[Bitcoin-development] First-Seen-Safe Replace-by-Fee

Tue May 26 23:00:01 UTC 2015

On 5/26/2015 12:10 PM, Gregory Maxwell wrote:
> On Tue, May 26, 2015 at 5:54 PM, Tom Harding <tomh at thinlink.com> wrote:
>>   It's not difficult to
>> imagine real-world consequences to not having contributed to the
>> transaction.
> I'm having a hard time. Can you help me understand a specific case
> where this makes a difference.
>

The bitcoin transaction is part of a real-world "deal" with unknown 
connections to the other parts.  New inputs combined with new or 
increased outputs can be thought of as a second deal sharing the same 
envelope. That's not the case if paying parties are kicked out of the 
deal, and possibly don't learn about it right away.

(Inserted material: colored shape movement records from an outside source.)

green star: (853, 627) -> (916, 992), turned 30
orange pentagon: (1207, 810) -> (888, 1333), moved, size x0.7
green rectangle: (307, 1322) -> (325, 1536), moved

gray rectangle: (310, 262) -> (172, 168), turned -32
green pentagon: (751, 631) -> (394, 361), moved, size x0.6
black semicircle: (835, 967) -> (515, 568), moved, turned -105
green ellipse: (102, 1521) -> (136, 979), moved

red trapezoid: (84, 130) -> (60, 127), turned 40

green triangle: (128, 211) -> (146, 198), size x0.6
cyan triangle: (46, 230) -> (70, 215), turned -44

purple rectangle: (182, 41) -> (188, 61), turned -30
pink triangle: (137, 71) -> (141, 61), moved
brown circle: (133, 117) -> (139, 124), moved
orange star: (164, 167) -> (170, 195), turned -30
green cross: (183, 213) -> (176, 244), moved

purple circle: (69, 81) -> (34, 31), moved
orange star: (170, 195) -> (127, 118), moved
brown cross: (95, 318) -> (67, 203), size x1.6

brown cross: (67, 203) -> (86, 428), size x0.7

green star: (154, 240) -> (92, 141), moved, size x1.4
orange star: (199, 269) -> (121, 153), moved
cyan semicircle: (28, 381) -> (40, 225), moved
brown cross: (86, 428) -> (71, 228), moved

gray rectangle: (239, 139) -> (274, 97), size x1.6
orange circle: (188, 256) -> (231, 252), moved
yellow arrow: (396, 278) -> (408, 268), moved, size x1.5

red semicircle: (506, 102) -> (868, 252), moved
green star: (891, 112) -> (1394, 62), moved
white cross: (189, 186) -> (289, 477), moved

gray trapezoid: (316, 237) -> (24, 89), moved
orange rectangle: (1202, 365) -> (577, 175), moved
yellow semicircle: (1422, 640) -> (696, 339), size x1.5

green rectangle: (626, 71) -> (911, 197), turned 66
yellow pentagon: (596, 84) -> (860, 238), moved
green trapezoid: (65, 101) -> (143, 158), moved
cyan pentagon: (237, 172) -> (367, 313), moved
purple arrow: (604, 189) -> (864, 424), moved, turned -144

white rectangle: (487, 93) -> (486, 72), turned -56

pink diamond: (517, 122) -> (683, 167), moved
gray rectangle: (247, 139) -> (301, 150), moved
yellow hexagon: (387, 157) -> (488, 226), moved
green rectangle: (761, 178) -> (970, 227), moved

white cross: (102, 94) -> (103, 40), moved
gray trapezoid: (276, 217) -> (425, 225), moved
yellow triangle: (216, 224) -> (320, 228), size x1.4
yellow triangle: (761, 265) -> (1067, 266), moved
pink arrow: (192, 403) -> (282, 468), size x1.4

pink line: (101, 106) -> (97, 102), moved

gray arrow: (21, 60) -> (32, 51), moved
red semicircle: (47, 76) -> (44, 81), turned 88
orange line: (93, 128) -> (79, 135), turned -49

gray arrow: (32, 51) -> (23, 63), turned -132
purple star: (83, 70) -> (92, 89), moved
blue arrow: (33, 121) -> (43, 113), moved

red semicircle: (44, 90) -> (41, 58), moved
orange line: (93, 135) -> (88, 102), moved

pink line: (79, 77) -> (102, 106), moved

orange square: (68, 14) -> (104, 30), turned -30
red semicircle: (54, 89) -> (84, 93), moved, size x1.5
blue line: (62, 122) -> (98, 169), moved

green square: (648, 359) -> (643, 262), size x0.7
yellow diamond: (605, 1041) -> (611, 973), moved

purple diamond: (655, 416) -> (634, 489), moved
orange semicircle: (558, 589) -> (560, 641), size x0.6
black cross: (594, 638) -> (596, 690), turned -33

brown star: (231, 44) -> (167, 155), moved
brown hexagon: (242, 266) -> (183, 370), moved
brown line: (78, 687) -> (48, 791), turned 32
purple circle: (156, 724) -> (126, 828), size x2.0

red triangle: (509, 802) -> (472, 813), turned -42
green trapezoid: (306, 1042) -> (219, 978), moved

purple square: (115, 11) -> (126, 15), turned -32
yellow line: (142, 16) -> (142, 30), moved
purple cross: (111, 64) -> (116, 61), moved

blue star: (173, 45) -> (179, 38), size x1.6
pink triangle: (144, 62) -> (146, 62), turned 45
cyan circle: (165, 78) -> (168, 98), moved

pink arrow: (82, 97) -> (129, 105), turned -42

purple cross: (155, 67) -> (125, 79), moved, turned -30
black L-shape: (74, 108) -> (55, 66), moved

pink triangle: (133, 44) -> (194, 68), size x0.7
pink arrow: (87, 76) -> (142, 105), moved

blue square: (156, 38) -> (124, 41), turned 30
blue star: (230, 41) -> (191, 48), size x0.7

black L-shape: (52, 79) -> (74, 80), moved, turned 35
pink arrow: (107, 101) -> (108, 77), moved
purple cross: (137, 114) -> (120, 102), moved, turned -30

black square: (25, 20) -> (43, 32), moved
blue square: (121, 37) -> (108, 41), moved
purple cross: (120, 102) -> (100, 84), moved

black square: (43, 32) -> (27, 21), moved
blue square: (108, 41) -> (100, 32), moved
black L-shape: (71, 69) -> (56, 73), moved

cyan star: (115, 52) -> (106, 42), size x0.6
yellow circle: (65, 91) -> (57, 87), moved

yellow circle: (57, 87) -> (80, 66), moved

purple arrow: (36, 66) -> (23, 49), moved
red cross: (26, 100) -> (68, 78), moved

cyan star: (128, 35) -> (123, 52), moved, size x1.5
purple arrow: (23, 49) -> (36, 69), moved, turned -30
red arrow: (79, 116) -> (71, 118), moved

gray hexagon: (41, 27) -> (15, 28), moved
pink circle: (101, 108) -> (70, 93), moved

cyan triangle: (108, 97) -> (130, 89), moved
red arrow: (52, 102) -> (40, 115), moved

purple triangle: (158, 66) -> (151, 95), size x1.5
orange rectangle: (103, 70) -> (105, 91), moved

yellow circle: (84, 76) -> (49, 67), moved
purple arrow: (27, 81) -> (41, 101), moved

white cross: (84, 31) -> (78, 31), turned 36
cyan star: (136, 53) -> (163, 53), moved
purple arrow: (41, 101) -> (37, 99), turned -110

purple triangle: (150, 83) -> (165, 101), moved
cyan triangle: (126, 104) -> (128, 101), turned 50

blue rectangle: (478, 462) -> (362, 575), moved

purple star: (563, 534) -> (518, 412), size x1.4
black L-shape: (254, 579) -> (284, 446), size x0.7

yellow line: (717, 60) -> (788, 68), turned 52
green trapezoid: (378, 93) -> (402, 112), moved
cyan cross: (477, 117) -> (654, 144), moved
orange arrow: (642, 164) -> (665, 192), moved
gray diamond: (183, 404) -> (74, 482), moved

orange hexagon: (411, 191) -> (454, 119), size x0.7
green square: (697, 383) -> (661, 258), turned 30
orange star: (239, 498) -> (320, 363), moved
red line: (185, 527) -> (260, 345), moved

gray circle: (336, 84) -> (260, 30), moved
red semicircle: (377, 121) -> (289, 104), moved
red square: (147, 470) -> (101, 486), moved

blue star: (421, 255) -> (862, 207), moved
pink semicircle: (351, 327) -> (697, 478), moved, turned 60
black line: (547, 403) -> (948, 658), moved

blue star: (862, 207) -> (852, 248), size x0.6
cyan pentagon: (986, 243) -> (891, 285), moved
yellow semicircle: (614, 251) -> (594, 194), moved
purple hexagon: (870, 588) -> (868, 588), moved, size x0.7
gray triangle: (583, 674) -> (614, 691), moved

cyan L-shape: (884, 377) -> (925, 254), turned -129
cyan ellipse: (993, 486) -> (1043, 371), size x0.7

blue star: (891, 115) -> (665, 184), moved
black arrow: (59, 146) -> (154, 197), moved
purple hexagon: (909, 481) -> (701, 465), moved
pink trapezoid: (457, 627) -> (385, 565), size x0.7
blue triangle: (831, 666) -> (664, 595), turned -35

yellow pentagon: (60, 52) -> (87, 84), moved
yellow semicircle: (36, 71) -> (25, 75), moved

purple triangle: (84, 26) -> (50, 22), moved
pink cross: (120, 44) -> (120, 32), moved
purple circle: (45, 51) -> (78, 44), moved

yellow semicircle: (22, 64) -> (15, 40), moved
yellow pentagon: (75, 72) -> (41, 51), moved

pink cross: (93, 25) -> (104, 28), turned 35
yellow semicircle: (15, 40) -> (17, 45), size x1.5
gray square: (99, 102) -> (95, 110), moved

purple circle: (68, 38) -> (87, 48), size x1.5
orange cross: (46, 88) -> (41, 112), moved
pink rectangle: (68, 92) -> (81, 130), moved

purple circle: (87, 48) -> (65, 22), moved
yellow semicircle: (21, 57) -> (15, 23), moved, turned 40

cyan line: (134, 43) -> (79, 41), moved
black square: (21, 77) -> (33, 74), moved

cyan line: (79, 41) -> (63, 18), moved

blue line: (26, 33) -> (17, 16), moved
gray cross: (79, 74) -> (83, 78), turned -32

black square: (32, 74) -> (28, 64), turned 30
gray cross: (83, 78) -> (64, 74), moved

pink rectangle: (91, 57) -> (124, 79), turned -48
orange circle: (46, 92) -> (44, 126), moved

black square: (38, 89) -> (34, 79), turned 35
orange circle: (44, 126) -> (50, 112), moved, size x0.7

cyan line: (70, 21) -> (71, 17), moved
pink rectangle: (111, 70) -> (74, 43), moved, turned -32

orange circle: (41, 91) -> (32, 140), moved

A subset of parties to an Armory simulfunding transaction (an actual 
multi-input use case) could replace one signer's input after they 
broadcast it.  Whether that's a problem depends on real-world 
connections.  Maybe the receiver cares where he is paid from or is 
basing a subsequent decision on it.  Maybe a new output is being added, 
whose presence makes the transaction less likely to be confirmed 
quickly, with that speed affecting the business.

With Kalle's Proof of Payment proposed standard, one payer in a 
two-input transaction could decide to boot the other, and claim the 
concert tickets all for himself.  The fact that he pays is not the only 
consideration in the real world -- what if these are the last 2 tickets?

Mempool policy shouldn't help one payer make a unilateral decision to 
become the sole party to a deal after various parties have seen it 
broadcast.

> The inherent malleability of signatures makes it unreliable to depend
> on the signature content of a transaction until its good and buried,
> regardless.

I'd argue that changing how an input is signed doesn't change the deal.  
For example if a different 2 of 3 multisig participants sign, those 3 
people gave up that level of control when they created the multisig.

Replacement is new - we have a choice what kind of warnings we need to 
give to signers of multi-input transactions.  IMHO we should avoid 
needing a stronger warning than is already needed for 0-conf.